Moment generating function is
\[g(t) =\int_{x=0}^{\infty} e^{tx} \lambda e^{-\lambda x} dx\] \[= \lambda \int_{x=0}^{\infty} e^{(t-\lambda) x} dx\] \[= \begin{bmatrix} \frac{\lambda e^{(t-\lambda) x}}{(t-\lambda)} \end{bmatrix} ^{\infty}_{0}\] \[= \frac{0-\lambda}{t-\lambda} \;\; for\;t<\lambda\] \[= \lambda (\lambda-t)^{-1} \;\; for\;t<\lambda\]
First derivative of g(t) is
\[g'(t) = -\lambda(\lambda-t)^{-2}(-1)=\lambda(\lambda-t)^{-2}\]
Thus, \(E[X] = \mu = g'(t=0) = \lambda^{-1}\)

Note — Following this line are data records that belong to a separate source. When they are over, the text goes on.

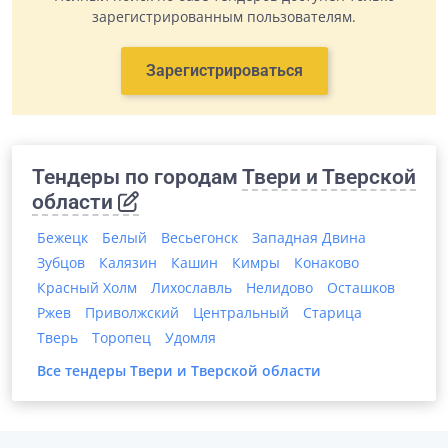
зарегистрированным пользователям.
Зарегистрироваться
Тендеры по городам
Твери и Тверской
области
Бежецк
Белый
Весьегонск
Западная Двина
Зубцов
Калязин
Кашин
Кимры
Конаково
Красный Холм
Лихославль
Нелидово
Осташков
Ржев
Приволжский
Центральный
Старица
Тверь
Торопец
Удомля
Все тендеры
Твери и Тверской области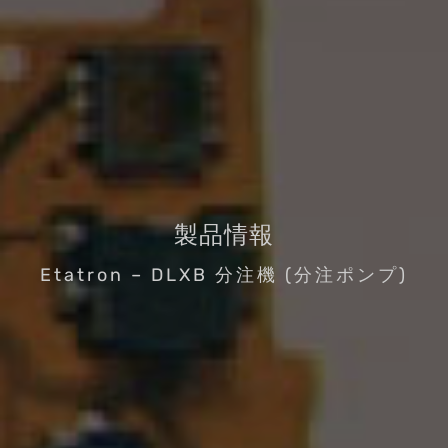
製品情報
Etatron – DLXB 分注機 (分注ポンプ)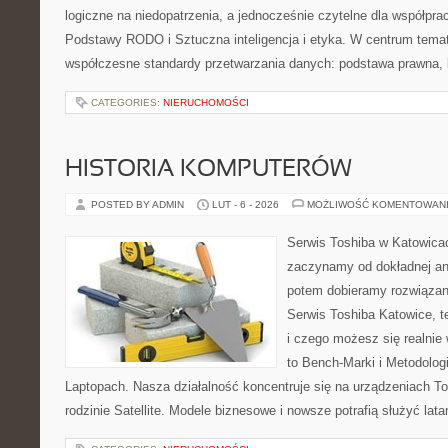
logiczne na niedopatrzenia, a jednocześnie czytelne dla współp
Podstawy RODO i Sztuczna inteligencja i etyka. W centrum temat
współczesne standardy przetwarzania danych: podstawa prawna, 
CATEGORIES:
NIERUCHOMOŚCI
HISTORIA KOMPUTERÓW
POSTED BY ADMIN
LUT - 6 - 2026
MOŻLIWOŚĆ KOMENTOWAN
Serwis Toshiba w Katowicac
zaczynamy od dokładnej ana
potem dobieramy rozwiązanie
Serwis Toshiba Katowice, t
i czego możesz się realnie
to Bench-Marki i Metodologi
Laptopach. Nasza działalność koncentruje się na urządzeniach T
rodzinie Satellite. Modele biznesowe i nowsze potrafią służyć latam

Second derivative of g(t) is
\[g''(t) = (-2)\lambda(\lambda-t)^{-3}(-1) = 2\lambda(\lambda-t)^{-3}\]
Thus, \(E[X^{2}] = g''(t=0) = 2\lambda^{-2}\)
and,
\[\sigma^{2} = E[X^{2}]-E[X]^{2} = 2\lambda^{-2} - (\lambda^{-1})^{2} = \lambda^{-2}\]
Therefore, the expected value and the variance of the binomial distribution using the moment generating function is \(\lambda^{-1}\) and \(\lambda^{-2}\).